Work instructions:
Only the lines holding the string "with" are needed; copy each of them from the data.
····················
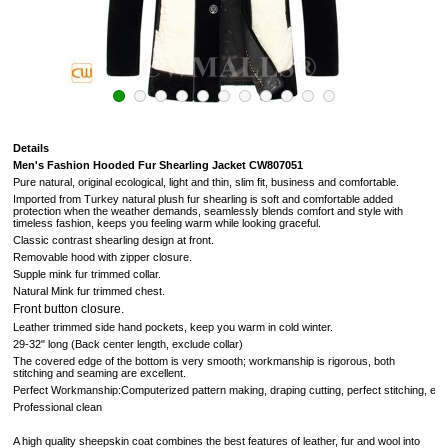
Details
Men's Fashion Hooded Fur Shearling Jacket CW807051
Pure natural, original ecological, light and thin, slim fit, business and comfortable.
Imported from Turkey natural plush fur
shearling is soft and comfortable added
protection when the weather demands, seamlessly blends comfort and style with
timeless fashion, keeps you feeling warm while looking graceful.
Classic contrast shearling design at front.
Removable hood with zipper closure.
Supple mink fur trimmed collar.
Natural Mink fur trimmed chest.
Front button closure.
Leather trimmed side hand pockets, keep you warm in cold winter.
29-32" long (Back center length, exclude collar)
The covered edge of the bottom is very smooth; workmanship is rigorous, both
stitching and seaming are excellent.
Perfect Workmanship:Computerized pattern making, draping cutting, perfect stitching, extr
Professional clean
A high quality sheepskin coat combines the best features of leather, fur and wool into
····················
Result:
protection when the weather demands, seamlessly blends comfort and style with
Removable hood with zipper closure.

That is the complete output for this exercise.